鎌倉時代1046年(永承元年)以降、1078年(承暦2年)までの間に再彩色が行われた記録がある(1046年に阿修羅立像が収められていた西金堂が焼失、1078年の再建までに彩色修理)

像高

  • 153.4cm
体重

  • 14.8kg
素材・造り

  • 脱活・乾漆像
作者

  • 仏師 将軍万福(しょうぐん・まんぷく)・画師 秦牛養(はたの・うしかい)
    ※正倉院文書『造仏所作物帳(ぞうぶっしょさくもつちょう)』による
国宝指定年月日

1951年(昭和26年)6月9日

安置場所

奈良・興福寺「国宝館」※元は興福寺西金堂にあったものを移動

阿修羅像の読み方

「阿修羅像」は「あしゅらぞう」と読みます。タイトルでは、「阿修羅立像(あしゅらりゅうぞう)」とご紹介しましたが、正式名称は「阿修羅立像」のほうです。通称で「阿修羅像」、もしくは「阿修羅」とだけ呼ばれることが多くあります。

通常日本において、興福寺の阿修羅像、興福寺の阿修羅、もしくは国宝の阿修羅像……などと呼ばれるものは、多くがこの阿修羅像を指しています。

「阿修羅」正しい読み方

「阿修羅」は日本においては一般的に「アシュラ」として広く認知されていますが、正式には「アスラ」と読み、これはサンスクリット語である「阿修羅(アシュラ)」の音写した読み方のことです。

中東地域では「アフラ・マズター」と呼ばれた多大なる崇敬が寄せられた神でもありますが、インドからアジア地域へ伝来する過程において「悪神」に生まれ変わっています。

悪神に生まれ変わった理由は後述していますが、理由の1つとして、サンスクリット語において「ア」は否定語として用いられ、「スラ」は天、いわゆる「神」と言う意味を持つことから『天や神に背く反逆者』としてみられてしまったからです。

「阿修羅」とは?

それでは、阿修羅像のモデルである「阿修羅」とは、何者なのでしょうか。

阿修羅は「三面六臂(さんめんろっぴ/3ちゅのお顔、6本腕)」を持ち、ペルシャなどでは大地に恵みを与える「太陽神」としての神格を持つ神でした。

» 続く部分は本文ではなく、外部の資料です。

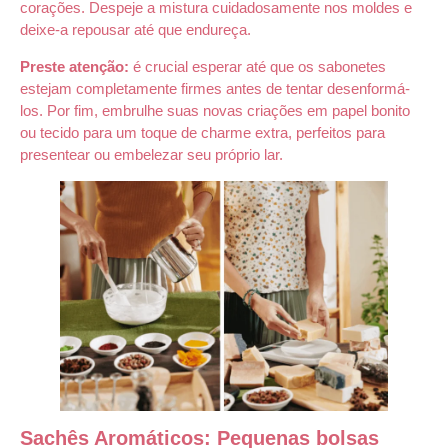
corações. Despeje a mistura cuidadosamente nos moldes e
deixe-a repousar até que endureça.
Preste atenção:
é crucial esperar até que os sabonetes
estejam completamente firmes antes de tentar desenformá-
los. Por fim, embrulhe suas novas criações em papel bonito
ou tecido para um toque de charme extra, perfeitos para
presentear ou embelezar seu próprio lar.
Sachês Aromáticos: Pequenas bolsas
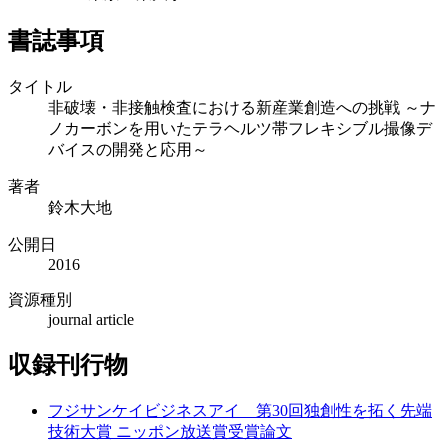
書誌事項
タイトル
非破壊・非接触検査における新産業創造への挑戦 ～ナ
ノカーボンを用いたテラヘルツ帯フレキシブル撮像デ
バイスの開発と応用～
著者
鈴木大地
公開日
2016
資源種別
journal article
収録刊行物
フジサンケイビジネスアイ 第30回独創性を拓く先端
技術大賞 ニッポン放送賞受賞論文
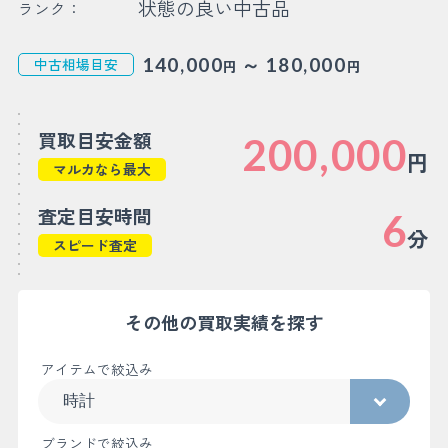
状態の良い中古品
ランク：
～
140,000
180,000
中古相場目安
円
円
買取目安金額
200,000
円
マルカなら最大
査定目安時間
6
分
スピード査定
その他の買取実績を探す
アイテムで絞込み
ブランドで絞込み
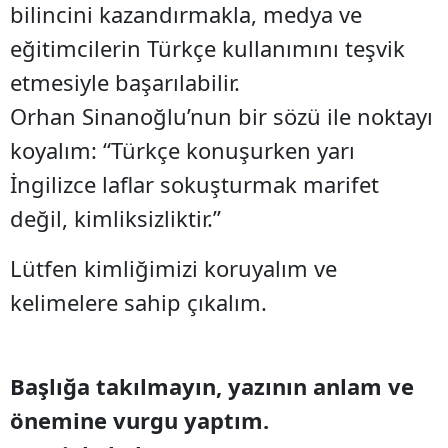
bilincini kazandırmakla, medya ve
eğitimcilerin Türkçe kullanımını teşvik
etmesiyle başarılabilir.
Orhan Sinanoğlu’nun bir sözü ile noktayı
koyalım: “Türkçe konuşurken yarı
İngilizce laflar sokuşturmak marifet
değil, kimliksizliktir.”
Lütfen kimliğimizi koruyalım ve
kelimelere sahip çıkalım.
Başlığa takılmayın, yazının anlam ve
önemine vurgu yaptım.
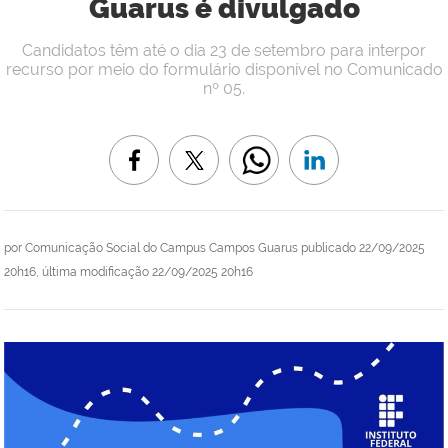
Guarus é divulgado
Candidatos têm até o dia 23 de setembro para interpor
recurso por meio do formulário disponível no Comunicado
nº 05.
por
Comunicação Social do Campus Campos Guarus
publicado
22/09/2025
20h16,
última modificação
22/09/2025 20h16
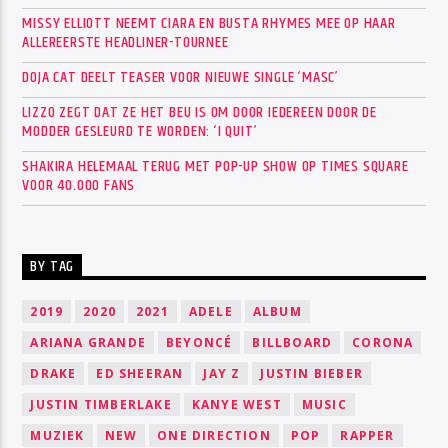
MISSY ELLIOTT NEEMT CIARA EN BUSTA RHYMES MEE OP HAAR
ALLEREERSTE HEADLINER-TOURNEE
DOJA CAT DEELT TEASER VOOR NIEUWE SINGLE ‘MASC’
LIZZO ZEGT DAT ZE HET BEU IS OM DOOR IEDEREEN DOOR DE
MODDER GESLEURD TE WORDEN: ‘I QUIT’
SHAKIRA HELEMAAL TERUG MET POP-UP SHOW OP TIMES SQUARE
VOOR 40.000 FANS
BY TAG
2019
2020
2021
ADELE
ALBUM
ARIANA GRANDE
BEYONCÉ
BILLBOARD
CORONA
DRAKE
ED SHEERAN
JAY Z
JUSTIN BIEBER
JUSTIN TIMBERLAKE
KANYE WEST
MUSIC
MUZIEK
NEW
ONE DIRECTION
POP
RAPPER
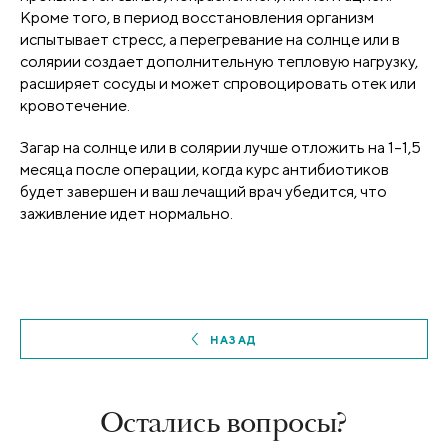
Кроме того, в период восстановления организм
испытывает стресс, а перегревание на солнце или в
солярии создает дополнительную тепловую нагрузку,
расширяет сосуды и может спровоцировать отек или
кровотечение.
Загар на солнце или в солярии лучше отложить на 1–1,5
месяца после операции, когда курс антибиотиков
будет завершен и ваш лечащий врач убедится, что
заживление идет нормально.
НАЗАД
Остались вопросы?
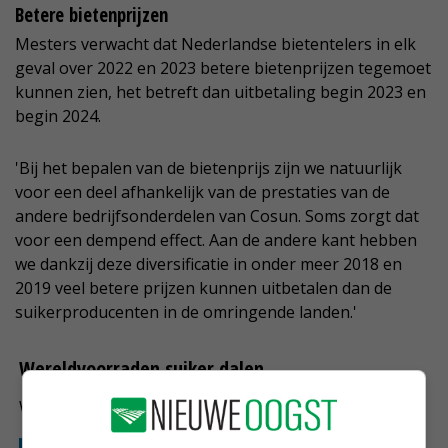
Betere bietenprijzen
Mesters verwacht dat Nederlandse bietentelers in elk
geval over 2022 en 2023 betere bietenprijzen tegemoet
kunnen zien, het betreft dan uitbetaling begin 2023 en
begin 2024.
'Bij het bepalen van de bietenprijs zijn we natuurlijk
voor een deel afhankelijk van de prestaties van de
andere bedrijfsonderdelen van Cosun. Soms zorgt dat
voor een dempend effect. Aan de andere kant hebben
we dankzij deze diversificatie in onder meer 2018 en
2019 veel betere prijzen kunnen uitbetalen dan de
suikerproducenten in de omringende landen.'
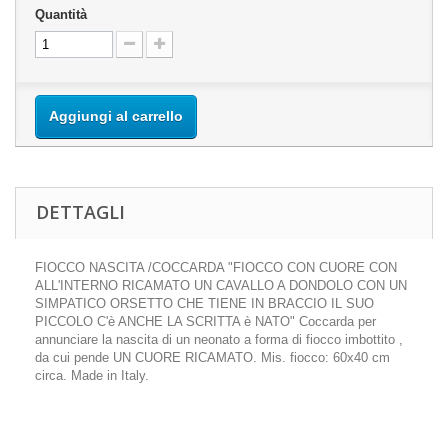
Quantità
Aggiungi al carrello
DETTAGLI
FIOCCO NASCITA /COCCARDA "FIOCCO CON CUORE CON
ALL'INTERNO RICAMATO UN CAVALLO A DONDOLO CON UN
SIMPATICO ORSETTO CHE TIENE IN BRACCIO IL SUO
PICCOLO C'è ANCHE LA SCRITTA è NATO" Coccarda per
annunciare la nascita di un neonato a forma di fiocco imbottito ,
da cui pende UN CUORE RICAMATO. Mis. fiocco: 60x40 cm
circa. Made in Italy.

かつては「アスラ・マズター」と呼ばれたゾロアスター教の最高神であり、太陽や光、もしくは宇宙の創造神として位置づけられていました。「ゾロアスター教」とは主に現在の中東と呼ばれるペルシャやアフガニスタン、イラン周辺の地域で信仰された宗教です。

その後、インドへも伝来しますが、インド周辺地域においてはあまりにも太陽を照りつづけてしまったために大地を干からびさせてしまい、やがて「灼熱地獄を敷いて大地を干からびさせ、生命を途絶えさせる悪鬼」とみられてしまいます。

神話上ではこの時からインドの広く知られる神である「インドラ神(日本では帝釈天が通称)」がこの悪神を成敗するために果てなき戦いを繰り広げるといったストーリーです。

しかし別の逸話(宗教神話)では、この後、お釈迦と出会ってその教えに帰依し、仏法を守護する八部衆(はちぶしゅう/仏法を守護する八人衆)の一柱として善神に生まれ変わったとされます。

なお、インド神話でアスラが描かれていた最初の頃は、1個体の神の固有名詞ではなく、一族の総称であったと考えられています。

これがヒンドゥー教に取り入れられるにあたって「神に反逆する悪い神」という性格が付加されるようになります。ヒンドゥー教ではインドラ神(=帝釈天)が善神とされたため、それに対抗する者としてアスラの性格が悪役として形づくられたとも考えられます。

仏法守護の八部衆とは!

阿修羅は「八部衆」と呼ばれる、仏法守護の神様8人組の一人です。そして、興福寺の阿修羅像もまた、八部衆像のうちの1つでした。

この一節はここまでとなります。